(Work instructions) Return the data word for word. Pictures are to be omitted.

(Dataset entries)
=== Section Start ===

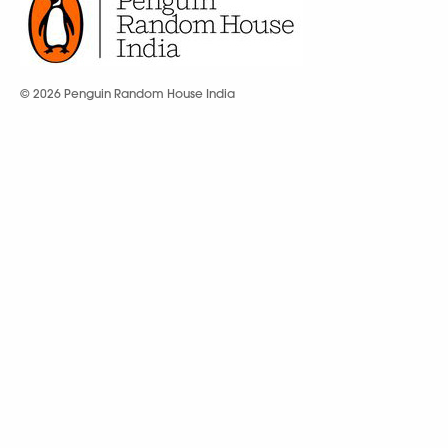
© 2026 Penguin Random House India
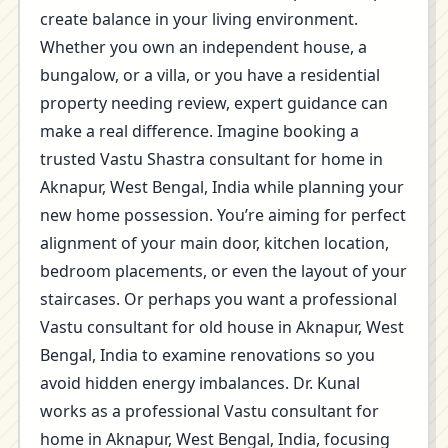
create balance in your living environment.
Whether you own an independent house, a
bungalow, or a villa, or you have a residential
property needing review, expert guidance can
make a real difference. Imagine booking a
trusted Vastu Shastra consultant for home in
Aknapur, West Bengal, India while planning your
new home possession. You’re aiming for perfect
alignment of your main door, kitchen location,
bedroom placements, or even the layout of your
staircases. Or perhaps you want a professional
Vastu consultant for old house in Aknapur, West
Bengal, India to examine renovations so you
avoid hidden energy imbalances. Dr. Kunal
works as a professional Vastu consultant for
home in Aknapur, West Bengal, India, focusing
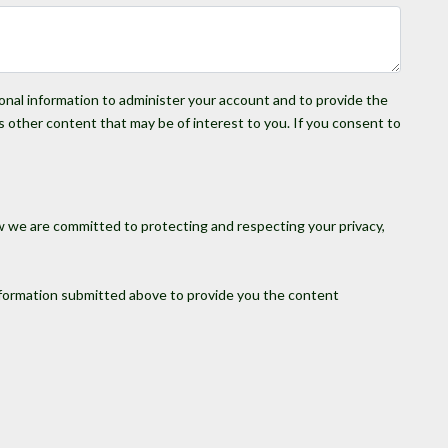
sonal information to administer your account and to provide the
s other content that may be of interest to you. If you consent to
w we are committed to protecting and respecting your privacy,
information submitted above to provide you the content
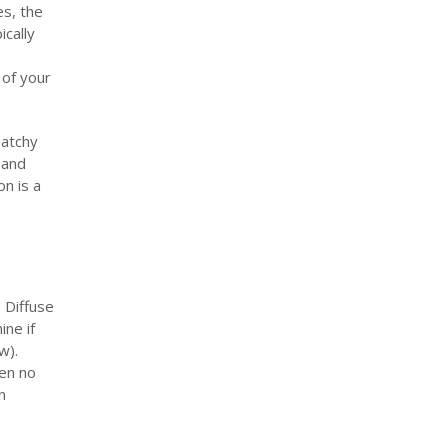
es, the
ically
 of your
patchy
 and
n is a
 Diffuse
ine if
ow).
ten no
n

=== Section End ===

(Exercise output)
© 2026 Penguin Random House India
create balance in your living environment.
Whether you own an independent house, a
bungalow, or a villa, or you have a residential
property needing review, expert guidance can
make a real difference. Imagine booking a
trusted Vastu Shastra consultant for home in
Aknapur, West Bengal, India while planning your
new home possession. You’re aiming for perfect
alignment of your main door, kitchen location,
bedroom placements, or even the layout of your
staircases. Or perhaps you want a professional
Vastu consultant for old house in Aknapur, West
Bengal, India to examine renovations so you
avoid hidden energy imbalances. Dr. Kunal
works as a professional Vastu consultant for
home in Aknapur, West Bengal, India, focusing
sonal information to administer your account and to provide the
s other content that may be of interest to you. If you consent to
w we are committed to protecting and respecting your privacy,
information submitted above to provide you the content
es, the
ically
 of your
patchy
 and
n is a
 Diffuse
ine if
ow).
ten no
n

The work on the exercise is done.